There was a lot of hype going into Lightfall, Destiny 2's big cyberpunk expansion. The reality has been much more muted, full of ups and downs, fun discoveries and tedious chores. Live-service games are unwieldy creatures to try and examine under a microscope, and Destiny remains one of the toughest of them all.
Free-to-play sandbox changes are launching alongside the paid campaign, and separate seasonal story missions will be dropping week to week as hotfixes continue rolling out. Below fellow Kotaku writer and Destiny 2 glutton Zack Zwiezen and I discuss the highs and lows of Lightfall’s initial kick-off.
Zack Zwiezen: Eyes up, Guardians. We will be talking about Destiny.
Ethan Gach: Okay, let’s start with the Lightfall campaign. What were your most and least favorite parts? The high point for me was obviously the opening cinematic that shows The Traveler confronting The Witness and everything going sideways. The low point was crawling through air ducts while Osiris barked at me to quit wasting time and become one with the green space magic (Strand).
Zack: My favorite part was also the opening bit and the ending. It felt like stuff was happening and actually seeing the Traveler do something was amazing. Finally, the orb is helping us. My least-favorite part was how much the rest of the main campaign feels like season three of Lost, just spinning its wheels until the big finale.
It’s ironic that Osiris is so angry about us wasting time when this whole campaign feels like a waste of time.
Ethan: I felt extremely torn throughout most of it between the gravity of the story Bungie is telling at this moment and the lightheartedness of the ‘80s tropes littered throughout the campaign.
Neomuna feels like a cross between a Saturday morning cartoon and an afternoon at a futuristic space mall. The training montage with Strand was cute but also felt like a complete waste of time. Nimbus has grown on me over time, but I think they suffer from being the loan representative of an entire new civilization.
Zack: I kept wondering, as I played through the campaign, what the point of this expansion was. And the weird mix, as you mention, of ‘80s tropes and serious storytelling, didn’t help. With Witch Queen, I really liked how the narrative developed the idea that the Light isn’t some inherently good thing. That it can instead be used by anyone and how that really shook up Zavala and others. This time around the Strand was just a fun Darkness power we got via a Rocky-like montage, beat Calus (again) and I was left going “Okay...cool?”
I really enjoy exploring Neomuna and Nimbus has also grown on me. And I do like how the post-campaign quests seem to be expanding more on the lore of the planet and its people. But compared to last year and Witch Queen, I mostly felt disappointed by Lightfall.
Ethan: Yes, Witch Queen felt like a very tightly calibrated story with a beginning, middle, and end that built out the lore and stakes of the larger story while still focusing mostly on expanding on Savathûn’s backstory and motivations. No characters really provided that in Lightfall.
The end-game quests are much stronger than many of the campaign missions, I think, and probably would have provided a nice middle point to help the expansion breathe a bit more.
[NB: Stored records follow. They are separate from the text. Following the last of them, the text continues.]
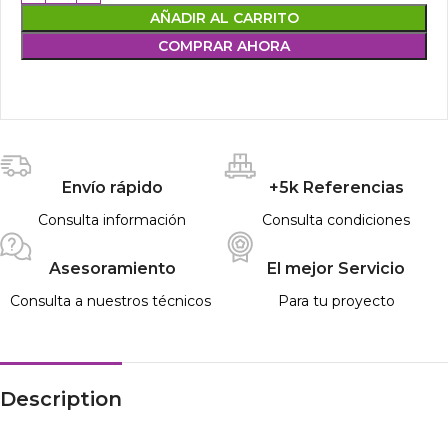
AÑADIR AL CARRITO
COMPRAR AHORA
Envío rápido
+5k Referencias
Consulta información
Consulta condiciones
Asesoramiento
El mejor Servicio
Consulta a nuestros técnicos
Para tu proyecto
Description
I think backloading finally getting Strand, learning about Neomuna’s history, and also what Rohan was up to prior to our arrival, only served to make the campaign feel even more rushed and underexplained.
Zack: Yup. And I’ll also admit now that I still don’t fully understand why The Witness couldn’t just pop down to Neomuna and get his fancy Veil thing and do what he needed to do. And I also found it weird that Bungie—which is usually good about seeding stuff long before it becomes a big part of the story—just invented this whole Veil thing outta nowhere.
It just added to the feeling that this was rushed or not planned out as well as past expansions and seasons. Ethan, where did The Witness go? And will we find out before the next expansion via the upcoming seasons?
Ethan: I’m sure there will be hints of it throughout the upcoming seasons. But as tends to be the case with the expansion/season divide, my guess is the plot won’t move forward until The Final Shape. Which is fine, honestly. I get why some people felt like Lightfall needed to deliver more than a couple cutscenes, but I would have been completely satisfied if it felt like Neomuna had been properly fleshed out and had more tension.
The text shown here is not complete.